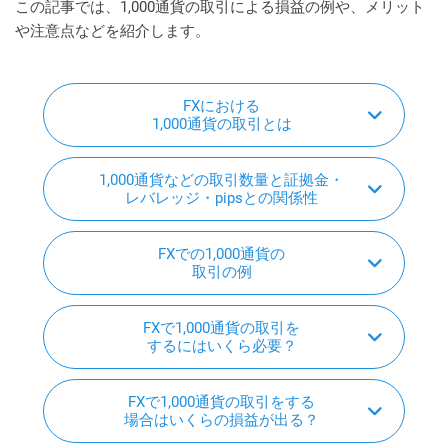
この記事では、1,000通貨の取引による損益の例や、メリット
や注意点などを紹介します。
FXにおける
1,000通貨の取引とは
1,000通貨などの取引数量と証拠金・
レバレッジ・pipsとの関係性
FXでの1,000通貨の
取引の例
FXで1,000通貨の取引を
するにはいくら必要？
FXで1,000通貨の取引をする
場合はいくらの損益が出る？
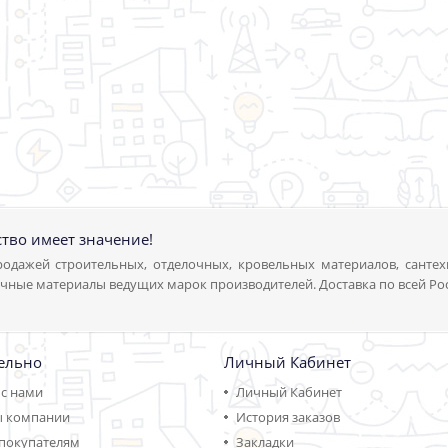
ство имеет значение!
одажей строительных, отделочных, кровельных материалов, сантех
чные материалы ведущих марок производителей. Доставка по всей Ро
ельно
Личный Кабинет
 с нами
Личный Кабинет
ы компании
История заказов
покупателям
Закладки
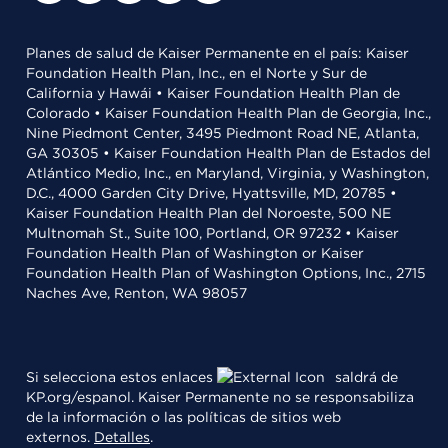
Planes de salud de Kaiser Permanente en el país: Kaiser
Foundation Health Plan, Inc., en el Norte y Sur de
California y Hawái • Kaiser Foundation Health Plan de
Colorado • Kaiser Foundation Health Plan de Georgia, Inc.,
Nine Piedmont Center, 3495 Piedmont Road NE, Atlanta,
GA 30305 • Kaiser Foundation Health Plan de Estados del
Atlántico Medio, Inc., en Maryland, Virginia, y Washington,
D.C., 4000 Garden City Drive, Hyattsville, MD, 20785 •
Kaiser Foundation Health Plan del Noroeste, 500 NE
Multnomah St., Suite 100, Portland, OR 97232 • Kaiser
Foundation Health Plan of Washington or Kaiser
Foundation Health Plan of Washington Options, Inc., 2715
Naches Ave, Renton, WA 98057
Si selecciona estos enlaces
saldrá de
KP.org/espanol. Kaiser Permanente no se responsabiliza
de la información o las políticas de sitios web
externos.
Detalles
.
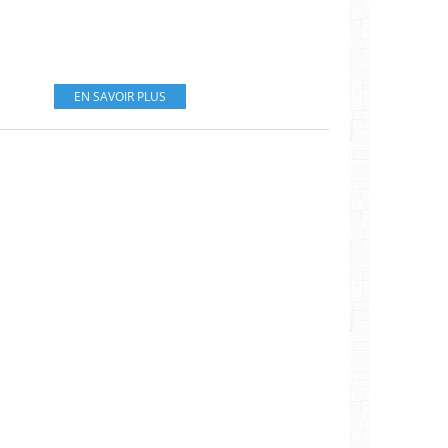
EN SAVOIR PLUS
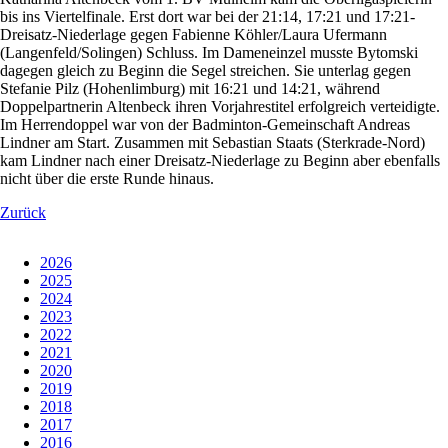
bis ins Viertelfinale. Erst dort war bei der 21:14, 17:21 und 17:21-
Dreisatz-Niederlage gegen Fabienne Köhler/Laura Ufermann
(Langenfeld/Solingen) Schluss. Im Dameneinzel musste Bytomski
dagegen gleich zu Beginn die Segel streichen. Sie unterlag gegen
Stefanie Pilz (Hohenlimburg) mit 16:21 und 14:21, während
Doppelpartnerin Altenbeck ihren Vorjahrestitel erfolgreich verteidigte.
Im Herrendoppel war von der Badminton-Gemeinschaft Andreas
Lindner am Start. Zusammen mit Sebastian Staats (Sterkrade-Nord)
kam Lindner nach einer Dreisatz-Niederlage zu Beginn aber ebenfalls
nicht über die erste Runde hinaus.
Zurück
2026
2025
2024
2023
2022
2021
2020
2019
2018
2017
2016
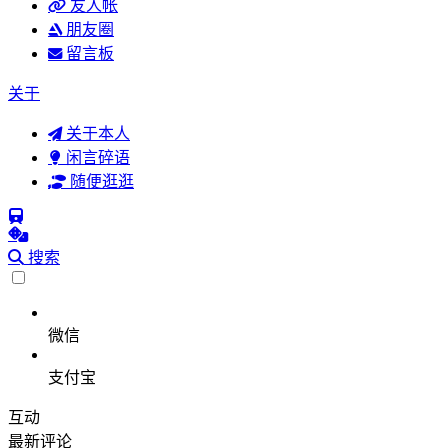
友人帐
朋友圈
留言板
关于
关于本人
闲言碎语
随便逛逛
搜索
微信
支付宝
互动
最新评论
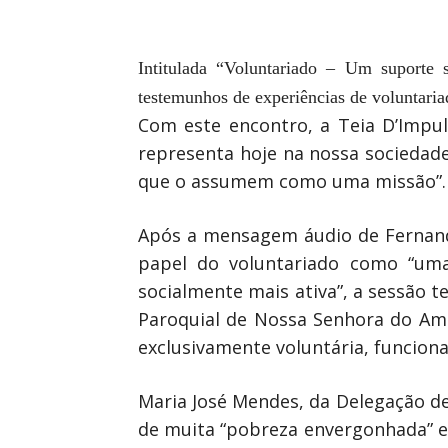
Intitulada “Voluntariado – Um suporte
testemunhos de experiências de voluntaria
Com este encontro, a Teia D’Impul
representa hoje na nossa sociedad
que o assumem como uma missão”.
Após a mensagem áudio de Fernando
papel do voluntariado como “uma
socialmente mais ativa”, a sessão t
Paroquial de Nossa Senhora do Amp
exclusivamente voluntária, funcion
Maria José Mendes, da Delegação de
de muita “pobreza envergonhada” e o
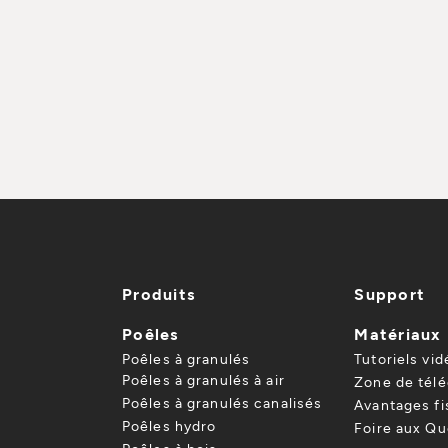
Produits
Support
Poêles
Matériaux
Poêles à granulés
Tutoriels vid
Poêles à granulés à air
Zone de tél
Poêles à granulés canalisés
Avantages f
Poêles hydro
Foire aux Qu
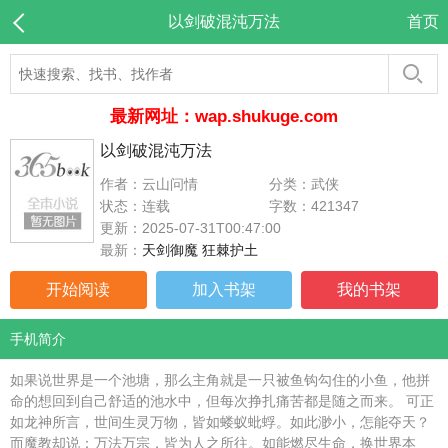
以剑破混沌万法
首页
最新网址：wap.shukuge.com
以剑破混沌万法
作者：云山问情
分类：武侠
状态：连载
字数：421347
更新：2025-07-31T00:47:00
最新：
天剑御魔 狂棘护土
开始阅读
加入书架
我的书架
手机简介
如果说世界是一个池塘，那么主角就是一只被鱼钩勾住的小鱼，他拼
命的想回到自己舒适的池水中，但每次挣扎痛苦都是随之而来。 可正
如龙神所言，世间生灵万物，皆如蝼蚁蚍蜉。如此渺小，怎能夺天？
而魔教却说：万法万宗，皆为人之所往。如能燃尽生命，换世界本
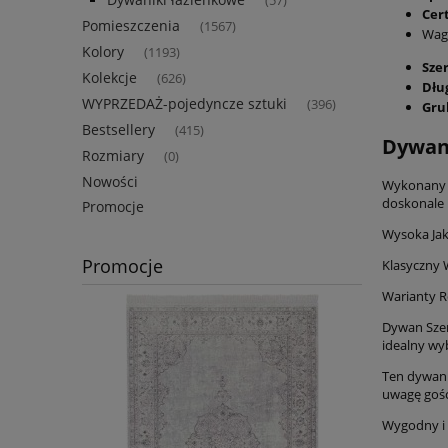
(57)
Cer
Pomieszczenia
(1567)
Waga
Kolory
(1193)
Sze
Kolekcje
(626)
Dłu
WYPRZEDAŻ-pojedyncze sztuki
(396)
Gru
Bestsellery
(415)
Dywan
Rozmiary
(0)
Nowości
Wykonany z 
doskonale 
Promocje
Wysoka Jak
Promocje
Klasyczny 
Warianty R
Dywan Szen
idealny wy
Ten dywan ś
uwagę gośc
Wygodny i 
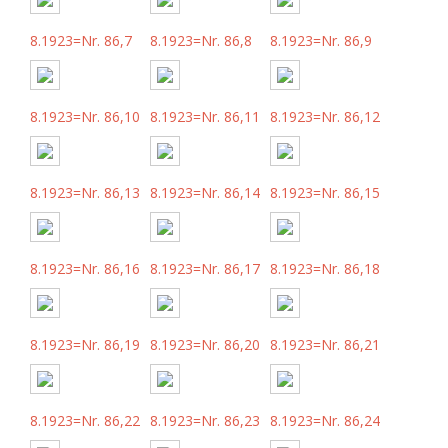
8.1923=Nr. 86,7
8.1923=Nr. 86,8
8.1923=Nr. 86,9
8.1923=Nr. 86,10
8.1923=Nr. 86,11
8.1923=Nr. 86,12
8.1923=Nr. 86,13
8.1923=Nr. 86,14
8.1923=Nr. 86,15
8.1923=Nr. 86,16
8.1923=Nr. 86,17
8.1923=Nr. 86,18
8.1923=Nr. 86,19
8.1923=Nr. 86,20
8.1923=Nr. 86,21
8.1923=Nr. 86,22
8.1923=Nr. 86,23
8.1923=Nr. 86,24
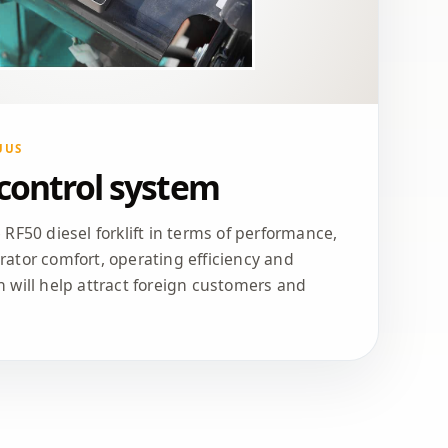
UUS
 control system
RF50 diesel forklift in terms of performance,
perator comfort, operating efficiency and
 will help attract foreign customers and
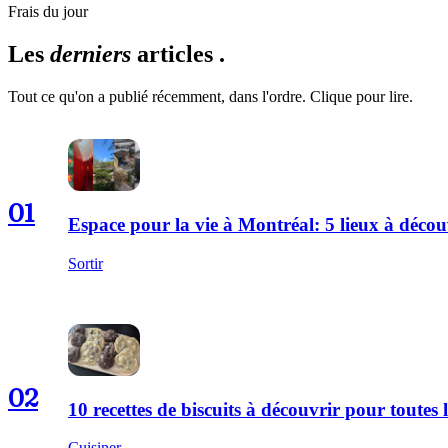
Frais du jour
Les
derniers
articles .
Tout ce qu'on a publié récemment, dans l'ordre. Clique pour lire.
01
Espace pour la vie à Montréal: 5 lieux à décou
Sortir
02
10 recettes de biscuits à découvrir pour toutes l
Cuisiner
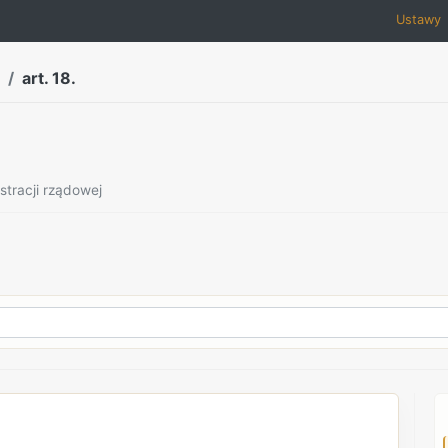
Ustawy
art. 18.
stracji rządowej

===============

Repeat every entry exactly, but leave out the pictures.

→ Written response:
この記事では、1,000通貨の取引による損益の例や、メリット
や注意点などを紹介します。
FXにおける
1,000通貨の取引とは
1,000通貨などの取引数量と証拠金・
レバレッジ・pipsとの関係性
FXでの1,000通貨の
取引の例
FXで1,000通貨の取引を
するにはいくら必要？
FXで1,000通貨の取引をする
場合はいくらの損益が出る？
ство имеет значение!
одажей строительных, отделочных, кровельных материалов, сантех
чные материалы ведущих марок производителей. Доставка по всей Ро
ельно
Личный Кабинет
 с нами
Личный Кабинет
ы компании
История заказов
покупателям
Закладки
Planes de salud de Kaiser Permanente en el país: Kaiser
Foundation Health Plan, Inc., en el Norte y Sur de
California y Hawái • Kaiser Foundation Health Plan de
Colorado • Kaiser Foundation Health Plan de Georgia, Inc.,
Nine Piedmont Center, 3495 Piedmont Road NE, Atlanta,
GA 30305 • Kaiser Foundation Health Plan de Estados del
Atlántico Medio, Inc., en Maryland, Virginia, y Washington,
D.C., 4000 Garden City Drive, Hyattsville, MD, 20785 •
Kaiser Foundation Health Plan del Noroeste, 500 NE
Multnomah St., Suite 100, Portland, OR 97232 • Kaiser
Foundation Health Plan of Washington or Kaiser
Foundation Health Plan of Washington Options, Inc., 2715
Naches Ave, Renton, WA 98057
Si selecciona estos enlaces
saldrá de
KP.org/espanol. Kaiser Permanente no se responsabiliza
de la información o las políticas de sitios web
externos.
Detalles
.
EN SAVOIR PLUS
bis ins Viertelfinale. Erst dort war bei der 21:14, 17:21 und 17:21-
Dreisatz-Niederlage gegen Fabienne Köhler/Laura Ufermann
(Langenfeld/Solingen) Schluss. Im Dameneinzel musste Bytomski
dagegen gleich zu Beginn die Segel streichen. Sie unterlag gegen
Stefanie Pilz (Hohenlimburg) mit 16:21 und 14:21, während
Doppelpartnerin Altenbeck ihren Vorjahrestitel erfolgreich verteidigte.
Im Herrendoppel war von der Badminton-Gemeinschaft Andreas
Lindner am Start. Zusammen mit Sebastian Staats (Sterkrade-Nord)
kam Lindner nach einer Dreisatz-Niederlage zu Beginn aber ebenfalls
nicht über die erste Runde hinaus.
Zurück
2026
2025
2024
2023
2022
2021
2020
2019
2018
2017
2016
友人帐
朋友圈
留言板
关于
关于本人
闲言碎语
随便逛逛
搜索
微信
支付宝
互动
最新评论
Intitulada “Voluntariado – Um suporte
testemunhos de experiências de voluntaria
Com este encontro, a Teia D’Impul
representa hoje na nossa sociedad
que o assumem como uma missão”.
Após a mensagem áudio de Fernando
papel do voluntariado como “uma
socialmente mais ativa”, a sessão t
Paroquial de Nossa Senhora do Amp
exclusivamente voluntária, funcion
Maria José Mendes, da Delegação de
de muita “pobreza envergonhada” e o
Produits
Support
Poêles
Matériaux
Poêles à granulés
Tutoriels vid
Poêles à granulés à air
Zone de tél
Poêles à granulés canalisés
Avantages f
Poêles hydro
Foire aux Qu
以剑破混沌万法
首页
最新网址：wap.shukuge.com
以剑破混沌万法
作者：云山问情
分类：武侠
状态：连载
字数：421347
更新：2025-07-31T00:47:00
最新：
天剑御魔 狂棘护土
开始阅读
加入书架
我的书架
手机简介
如果说世界是一个池塘，那么主角就是一只被鱼钩勾住的小鱼，他拼
命的想回到自己舒适的池水中，但每次挣扎痛苦都是随之而来。 可正
如龙神所言，世间生灵万物，皆如蝼蚁蚍蜉。如此渺小，怎能夺天？
而魔教却说：万法万宗，皆为人之所往。如能燃尽生命，换世界本
(57)
Cer
Pomieszczenia
(1567)
Waga
Kolory
(1193)
Sze
Kolekcje
(626)
Dłu
WYPRZEDAŻ-pojedyncze sztuki
(396)
Gru
Bestsellery
(415)
Dywan
Rozmiary
(0)
Nowości
Wykonany z 
doskonale 
Promocje
Wysoka Jak
Promocje
Klasyczny 
Warianty R
Dywan Szen
idealny wy
Ten dywan ś
uwagę gośc
Wygodny i 
8.1923=Nr. 86,7
8.1923=Nr. 86,8
8.1923=Nr. 86,9
8.1923=Nr. 86,10
8.1923=Nr. 86,11
8.1923=Nr. 86,12
8.1923=Nr. 86,13
8.1923=Nr. 86,14
8.1923=Nr. 86,15
8.1923=Nr. 86,16
8.1923=Nr. 86,17
8.1923=Nr. 86,18
8.1923=Nr. 86,19
8.1923=Nr. 86,20
8.1923=Nr. 86,21
8.1923=Nr. 86,22
8.1923=Nr. 86,23
8.1923=Nr. 86,24
UUS
 control system
RF50 diesel forklift in terms of performance,
perator comfort, operating efficiency and
 will help attract foreign customers and
Frais du jour
Les
derniers
articles .
Tout ce qu'on a publié récemment, dans l'ordre. Clique pour lire.
01
Espace pour la vie à Montréal: 5 lieux à décou
Sortir
02
10 recettes de biscuits à découvrir pour toutes l
Cuisiner
Ustawy
art. 18.
stracji rządowej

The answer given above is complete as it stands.